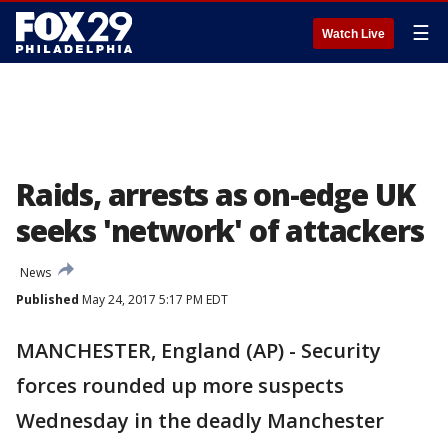
☰
Watch Live
Raids, arrests as on-edge UK
seeks 'network' of attackers
News
Published
May 24, 2017 5:17 PM EDT
MANCHESTER, England (AP) - Security
forces rounded up more suspects
Wednesday in the deadly Manchester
————————
▶ _WHAT YOU WILL DO_: Please reproduce all the material exactly. Pictures stay out of the copy.

▶ _EXERCISE RESPONSE_:
☰
Watch Live
Raids, arrests as on-edge UK
seeks 'network' of attackers
News
Published
May 24, 2017 5:17 PM EDT
MANCHESTER, England (AP) - Security
forces rounded up more suspects
Wednesday in the deadly Manchester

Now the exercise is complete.